● WORK INSTRUCTIONS
Below are records; copy every line in them that holds the word "Endüstriyel".

=== Begin Enclosure ===

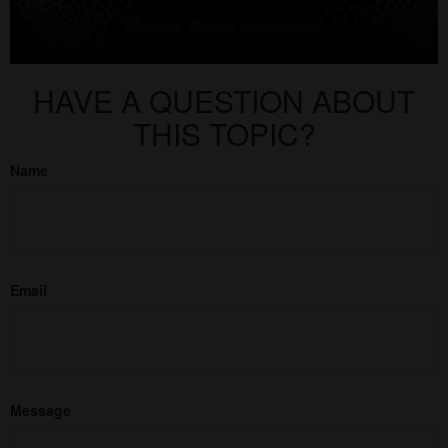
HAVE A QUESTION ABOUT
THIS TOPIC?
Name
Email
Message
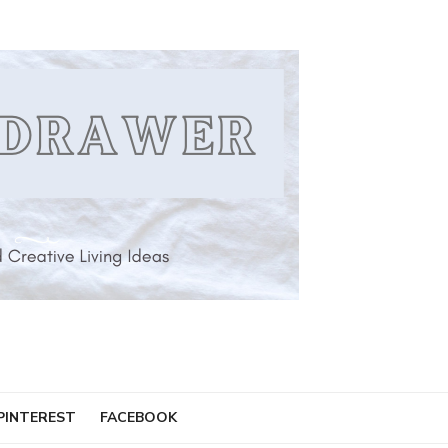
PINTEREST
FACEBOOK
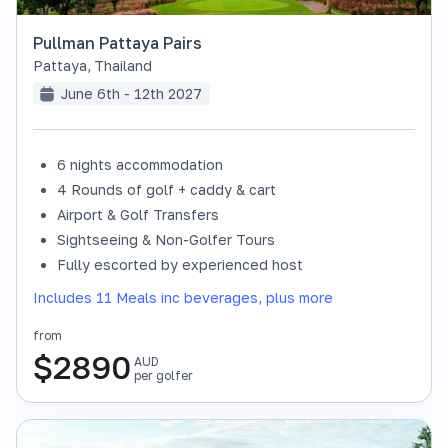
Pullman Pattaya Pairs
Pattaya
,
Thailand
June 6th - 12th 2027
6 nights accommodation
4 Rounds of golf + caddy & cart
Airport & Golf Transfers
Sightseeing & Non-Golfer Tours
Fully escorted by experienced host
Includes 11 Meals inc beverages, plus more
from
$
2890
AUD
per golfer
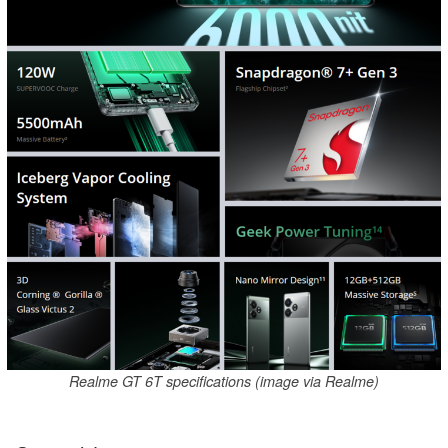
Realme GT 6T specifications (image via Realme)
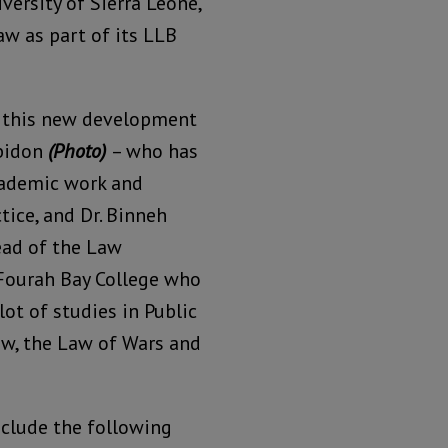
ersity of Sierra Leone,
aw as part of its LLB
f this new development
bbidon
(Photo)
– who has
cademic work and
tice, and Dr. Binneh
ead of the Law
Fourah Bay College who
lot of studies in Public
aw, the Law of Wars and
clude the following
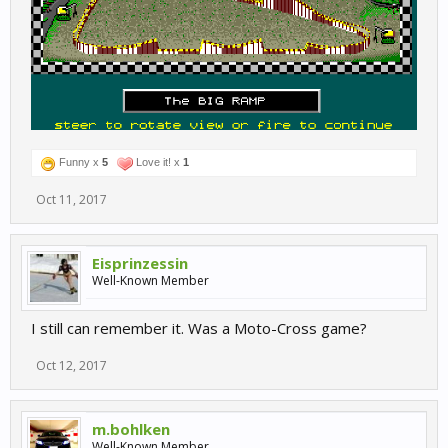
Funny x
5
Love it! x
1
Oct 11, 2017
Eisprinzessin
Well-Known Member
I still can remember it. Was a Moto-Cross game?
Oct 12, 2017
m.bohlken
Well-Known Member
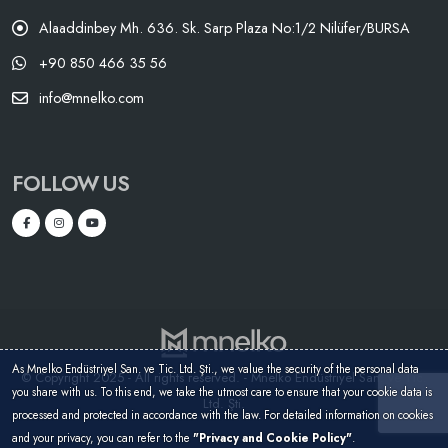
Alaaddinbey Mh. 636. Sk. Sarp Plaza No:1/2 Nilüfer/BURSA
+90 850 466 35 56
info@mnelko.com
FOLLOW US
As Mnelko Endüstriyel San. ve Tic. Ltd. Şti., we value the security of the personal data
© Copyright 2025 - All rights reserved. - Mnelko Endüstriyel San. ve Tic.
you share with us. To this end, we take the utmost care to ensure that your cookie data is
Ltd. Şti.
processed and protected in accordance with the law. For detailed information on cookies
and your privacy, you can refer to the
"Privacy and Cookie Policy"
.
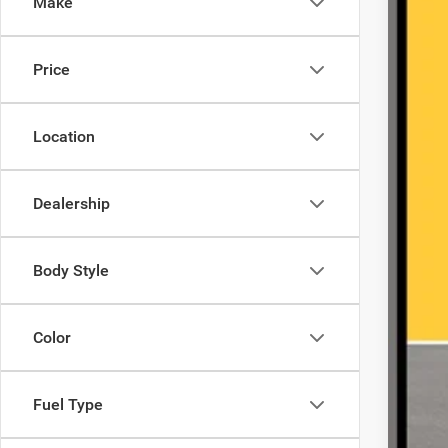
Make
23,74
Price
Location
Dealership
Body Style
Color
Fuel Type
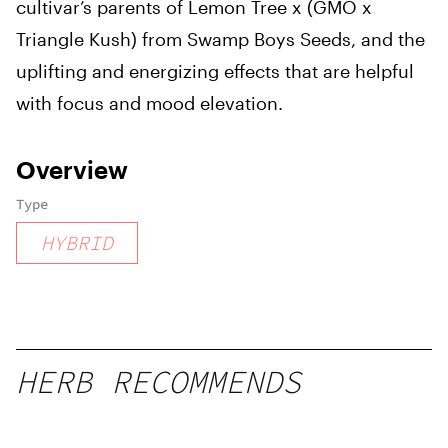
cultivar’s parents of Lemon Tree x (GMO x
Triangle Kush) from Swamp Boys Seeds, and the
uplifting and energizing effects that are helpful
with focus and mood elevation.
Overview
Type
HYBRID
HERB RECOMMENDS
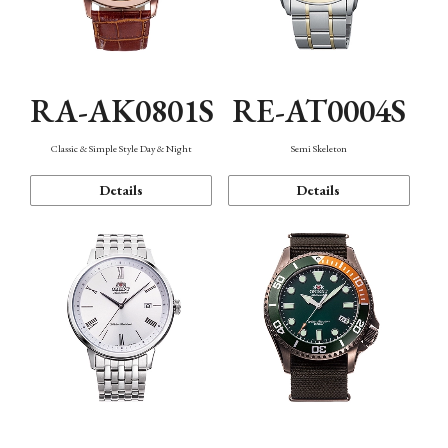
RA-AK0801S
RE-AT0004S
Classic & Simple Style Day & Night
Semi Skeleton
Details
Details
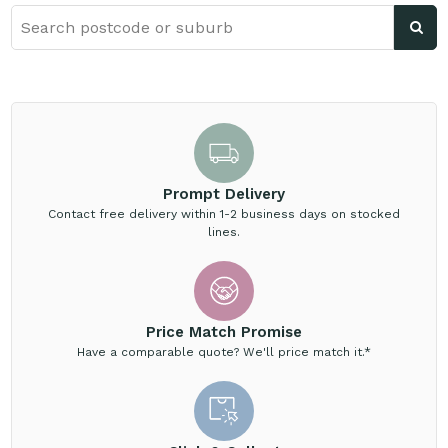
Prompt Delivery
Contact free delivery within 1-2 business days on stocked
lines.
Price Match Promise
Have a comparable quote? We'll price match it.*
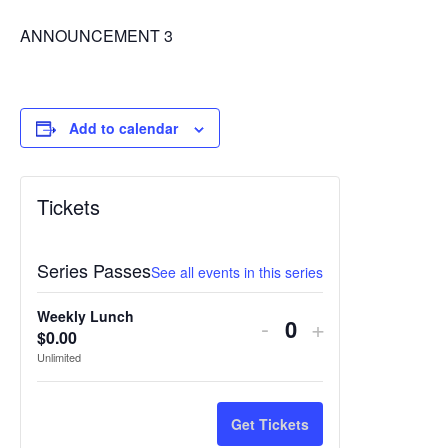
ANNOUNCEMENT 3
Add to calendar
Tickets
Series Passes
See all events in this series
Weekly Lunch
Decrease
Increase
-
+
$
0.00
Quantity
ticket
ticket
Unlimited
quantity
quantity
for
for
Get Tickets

=== End Enclosure ===

● TASK OUTPUT
As Mnelko Endüstriyel San. ve Tic. Ltd. Şti., we value the security of the personal data
© Copyright 2025 - All rights reserved. - Mnelko Endüstriyel San. ve Tic.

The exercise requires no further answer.